A shot bumped the air behind the men. Both whipped around. Horthy’s hand brushed his submachine gun’s grip momentarily before he relaxed. He said, “It’s all plus, just Bonmarcher. I told him he could shut up a couple of the local noisemakers if he stayed below the curve of the rock and didn’t put a hole in our camouflage. The Fed satellite isn’t good enough to pick up small arms fire in this jungle.”

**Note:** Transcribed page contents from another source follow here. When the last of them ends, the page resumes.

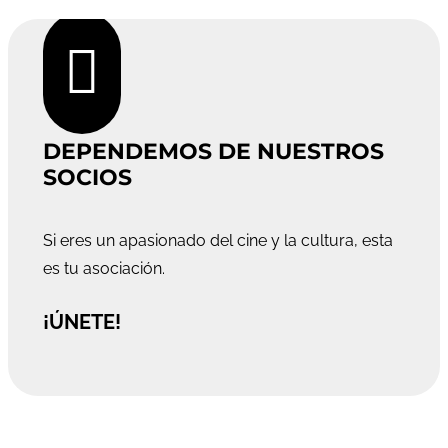

DEPENDEMOS DE NUESTROS
SOCIOS
Si eres un apasionado del cine y la cultura, esta
es tu asociación.
¡ÚNETE!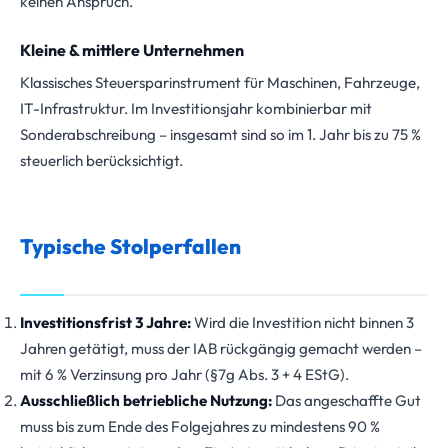
keinen Anspruch.
Kleine & mittlere Unternehmen
Klassisches Steuersparinstrument für Maschinen, Fahrzeuge,
IT-Infrastruktur. Im Investitionsjahr kombinierbar mit
Sonderabschreibung – insgesamt sind so im 1. Jahr bis zu 75 %
steuerlich berücksichtigt.
Typische Stolperfallen
Investitionsfrist 3 Jahre:
Wird die Investition nicht binnen 3
Jahren getätigt, muss der IAB rückgängig gemacht werden –
mit 6 % Verzinsung pro Jahr (§7g Abs. 3 + 4 EStG).
Ausschließlich betriebliche Nutzung:
Das angeschaffte Gut
muss bis zum Ende des Folgejahres zu mindestens 90 %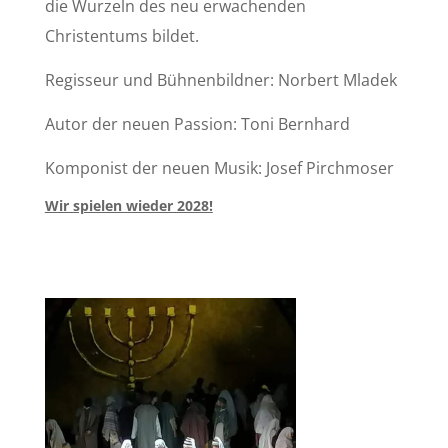
die Wurzeln des neu erwachenden
Christentums bildet.
Regisseur und Bühnenbildner: Norbert Mladek
Autor der neuen Passion: Toni Bernhard
Komponist der neuen Musik: Josef Pirchmoser
Wir spielen wieder 2028!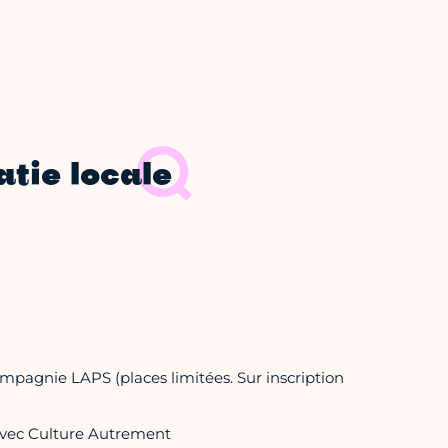
tie locale
mpagnie LAPS (places limitées. Sur inscription
" avec Culture Autrement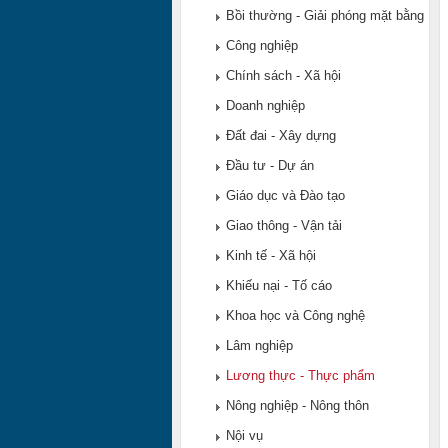
Bồi thường - Giải phóng mặt bằng
Công nghiệp
Chính sách - Xã hội
Doanh nghiệp
Đất đai - Xây dựng
Đầu tư - Dự án
Giáo dục và Đào tạo
Giao thông - Vận tải
Kinh tế - Xã hội
Khiếu nại - Tố cáo
Khoa học và Công nghệ
Lâm nghiệp
Lương thực - Thực phẩm
Nông nghiệp - Nông thôn
Nội vụ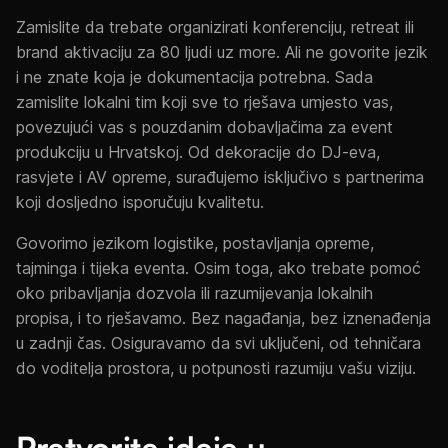
Zamislite da trebate organizirati konferenciju, retreat ili
brand aktivaciju za 80 ljudi uz more. Ali ne govorite jezik
i ne znate koja je dokumentacija potrebna. Sada
zamislite lokalni tim koji sve to rješava umjesto vas,
povezujući vas s pouzdanim dobavljačima za event
produkciju u Hrvatskoj. Od dekoracije do DJ-eva,
rasvjete i AV opreme, surađujemo isključivo s partnerima
koji dosljedno isporučuju kvalitetu.
Govorimo jezikom logistike, postavljanja opreme,
tajminga i tijeka eventa. Osim toga, ako trebate pomoć
oko pribavljanja dozvola ili razumijevanja lokalnih
propisa, i to rješavamo. Bez nagađanja, bez iznenađenja
u zadnji čas. Osiguravamo da svi uključeni, od tehničara
do voditelja prostora, u potpunosti razumiju vašu viziju.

“I distinctly ordered that no shots be fired while we’re on detached duty!” snapped Simmons-Brown, his full mustache trembling like an enraged caterpillar. “Distinctly!”
Sergeant Horthy looked around the six blowers and twenty-three men that made up Firebase Bolo. He sighed. Waiting under commo security, between bare rock and hot plastic, would have been rough at the best of times. With Simmons-Brown added . . . “Sorry, sir,” the sergeant lied straight-faced, “I must have forgotten.”
“Well, get the men moving,” Simmons-Brown ordered, already closing the hatch on his air conditioning. “Those bastards at Central might just leave us if we missed pickup. They’d like that.”
“Oh, we’ll make it fine,” Horthy said, his eyes already searching for a good place to sink the eyebolt. “Once we get off the rock there won’t be any problem. The ground’s flat, and with all the leaves up here cutting off light we won’t have undergrowth to bother about. Just set the compasses on north and follow our noses.”
“Hey, Top,” someone called. “Look what I got!” Bonmarcher had clambered back onto the rock. Behind him, dragged by its lashed ankles, was a deep-chested reptile that had weighed about forty kilos before being decapitated. “Blew this monkey away my first shot,” the artilleryman bragged.
“Nice work,” Horthy replied absently. His mind was on more important things.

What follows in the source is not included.